The current Huggingface Trainer Supports, a single train_dataset
(torch.utils.data.dataset.Dataset). While it makes sense for most of the training setups, there are still some cases where it is convenient to have a list of train_dataset
. The trainer can randomly select or follow a specific sampling strategy to select the samples from each of the train_dataset
. An example is attached below for the custom sampling streategy code.
The sampling strategy for each of the train_dataset
(torch.utils.data.dataset.Dataset) (from multiple train dataset) can be varied by a penalty variable (\alpha).
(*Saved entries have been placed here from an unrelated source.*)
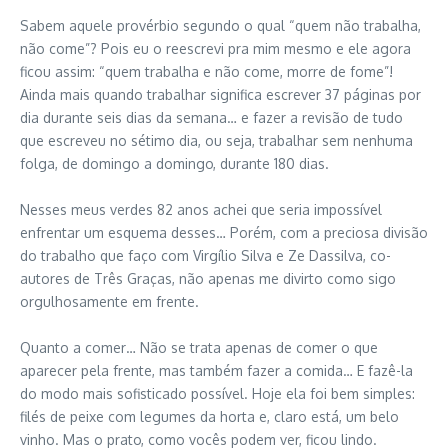
Sabem aquele provérbio segundo o qual “quem não trabalha,
não come”? Pois eu o reescrevi pra mim mesmo e ele agora
ficou assim: “quem trabalha e não come, morre de fome”!
Ainda mais quando trabalhar significa escrever 37 páginas por
dia durante seis dias da semana… e fazer a revisão de tudo
que escreveu no sétimo dia, ou seja, trabalhar sem nenhuma
folga, de domingo a domingo, durante 180 dias.
Nesses meus verdes 82 anos achei que seria impossível
enfrentar um esquema desses… Porém, com a preciosa divisão
do trabalho que faço com Virgílio Silva e Ze Dassilva, co-
autores de Três Graças, não apenas me divirto como sigo
orgulhosamente em frente.
Quanto a comer… Não se trata apenas de comer o que
aparecer pela frente, mas também fazer a comida… E fazê-la
do modo mais sofisticado possível. Hoje ela foi bem simples:
filés de peixe com legumes da horta e, claro está, um belo
vinho. Mas o prato, como vocês podem ver, ficou lindo.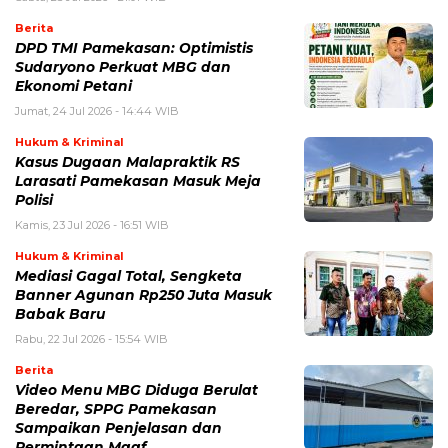
Berita
DPD TMI Pamekasan: Optimistis
Sudaryono Perkuat MBG dan
Ekonomi Petani
Jumat, 24 Jul 2026 - 14:44 WIB
Hukum & Kriminal
Kasus Dugaan Malapraktik RS
Larasati Pamekasan Masuk Meja
Polisi
Kamis, 23 Jul 2026 - 16:51 WIB
Hukum & Kriminal
Mediasi Gagal Total, Sengketa
Banner Agunan Rp250 Juta Masuk
Babak Baru
Rabu, 22 Jul 2026 - 15:54 WIB
Berita
‎Video Menu MBG Diduga Berulat
Beredar, SPPG Pamekasan
Sampaikan Penjelasan dan
Permintaan Maaf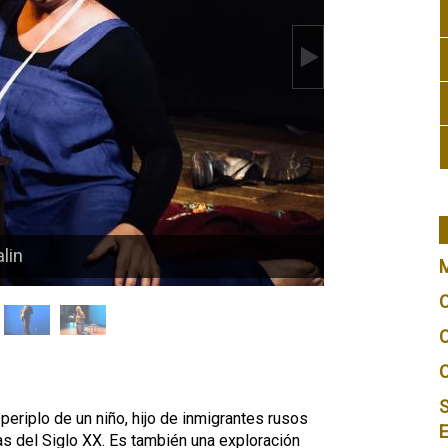
lin
S
periplo de un niño, hijo de inmigrantes rusos
das del Siglo XX. Es también una exploración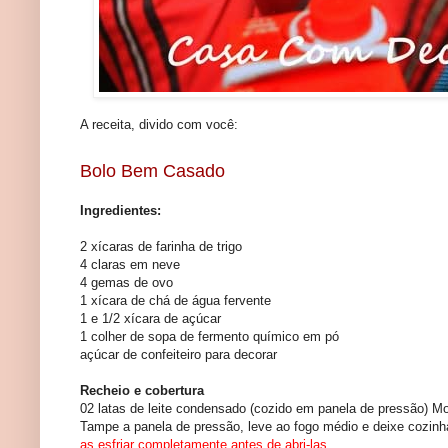
A receita, divido com você:
Bolo Bem Casado
Ingredientes:
2 xícaras de farinha de trigo
4 claras em neve
4 gemas de ovo
1 xícara de chá de água fervente
1 e 1/2 xícara de açúcar
1 colher de sopa de fermento químico em pó
açúcar de confeiteiro para decorar
Recheio e cobertura
02 latas de leite condensado (cozido em panela de pressão) Mo
Tampe a panela de pressão, leve ao fogo médio e deixe cozinhar
as esfriar completamente antes de abri-las
.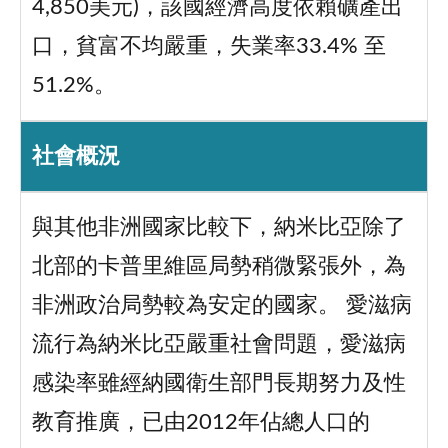
4,850美元)，該國經濟高度依賴礦產出
口，貧富不均嚴重，失業率33.4% 至
51.2%。
社會概況
與其他非洲國家比較下，納米比亞除了
北部的卡普里維區局勢稍微緊張外，為
非洲政治局勢較為安定的國家。 愛滋病
流行為納米比亞嚴重社會問題，愛滋病
感染率雖經納國衛生部門長期努力及性
教育推廣，已由2012年佔總人口的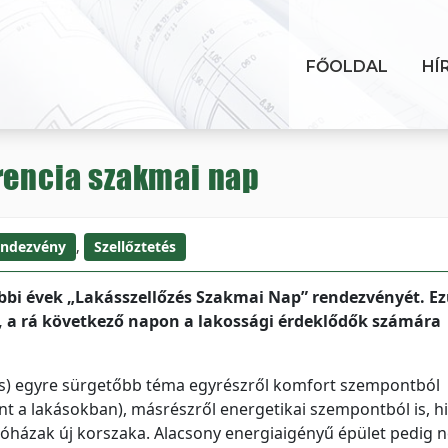
FŐOLDAL
HÍ
rencia szakmai nap
ndezvény
,
Szellőztetés
bbi évek „Lakásszellőzés Szakmai Nap” rendezvényét. Ez
, a rá következő napon a lakossági érdeklődők számára
zés) egyre sürgetőbb téma egyrészről komfort szempontból
nt a lakásokban), másrészről energetikai szempontból is, h
akóházak új korszaka. Alacsony energiaigényű épület pedig 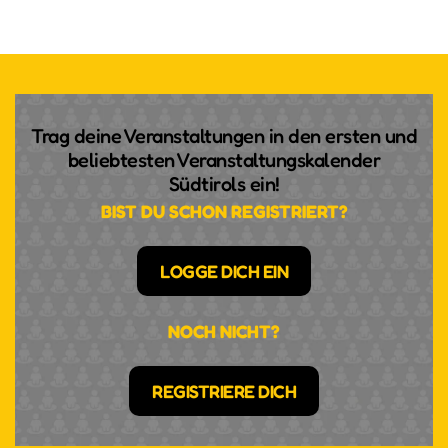
Trag deine Veranstaltungen in den ersten und
beliebtesten Veranstaltungskalender
Südtirols ein!
BIST DU SCHON REGISTRIERT?
LOGGE DICH EIN
NOCH NICHT?
REGISTRIERE DICH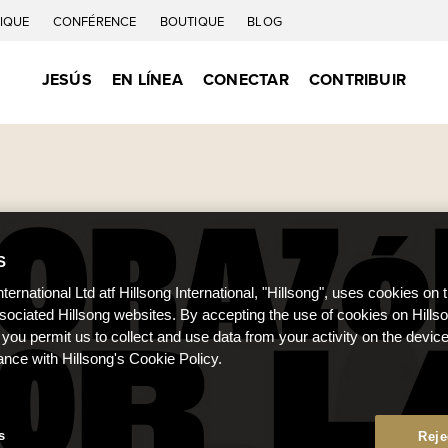
IQUE
CONFÉRENCE
BOUTIQUE
BLOG
JESÚS
EN LÍNEA
CONECTAR
CONTRIBUIR
S
nternational Ltd atf Hillsong International, "Hillsong", uses cookies on 
ssociated Hillsong websites. By accepting the use of cookies on Hills
 you permit us to collect and use data from your activity on the devi
ance with Hillsong's Cookie Policy.
s
Reje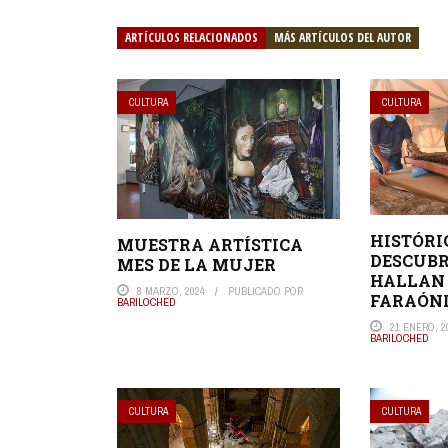
ARTÍCULOS RELACIONADOS
MÁS ARTÍCULOS DEL AUTOR
CULTURA
CULTURA
HISTÓRI
MUESTRA ARTÍSTICA
DESCUBR
MES DE LA MUJER
HALLAN
8 MARZO, 2024
PUBLICADO POR
FARAÓNI
BARILOCHED
21 ENERO, 2
BARILOCHED
CULTURA
CULTURA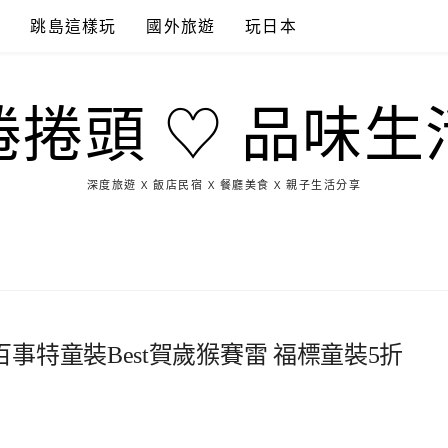
點
跳島這樣玩
國外旅遊
玩日本
捲捲頭 ♡ 品味生
深度旅遊 X 飯店民宿 X 餐廳美食 X 親子生活分享
玩
找
吃
找
跳
國
玩
宜
住
美
景
島
外
日
蘭
宿
食
點
這
旅
本
樣
遊
玩
事特童裝Best賀歲猴賽雷 福標童裝5折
The sample code for a custom multinomial distribution based sampling strategy is below (mentioned in XLM paper),
def multinomial_prob(dataset_len, alpha=.5):
tot_number_of_sent_in_all_lang = 0
prob = OrderedDict()
for k, v in dataset_len.items():
tot_number_of_sent_in_all_lang += v
for k, v in dataset_len.items():
neu = v
den = tot_number_of_sent_in_all_lang
p = neu/den
prob[k] = p
q = OrderedDict()
q_den = 0.0
for k, v in prob.items():
q_den += (v**alpha)
sum_ = 0.0
for k, v in prob.items():
q[k] = (v**alpha)/q_den
sum_ += q[k]
assert math.fabs(1-sum_) < 1e-5
return q
def iterator_selection_prob(alpha, train_datasets, logger=None):
dataset_len = OrderedDict()
for k, v in train_datasets.items():
dataset_len[k] = len(v)
for k, v in dataset_len.items():
logger.info("Total Number of samples in {} : {}".format(k, v))
prob = multinomial_prob(dataset_len, alpha=alpha)
logger.info("Language iterator selection probability.")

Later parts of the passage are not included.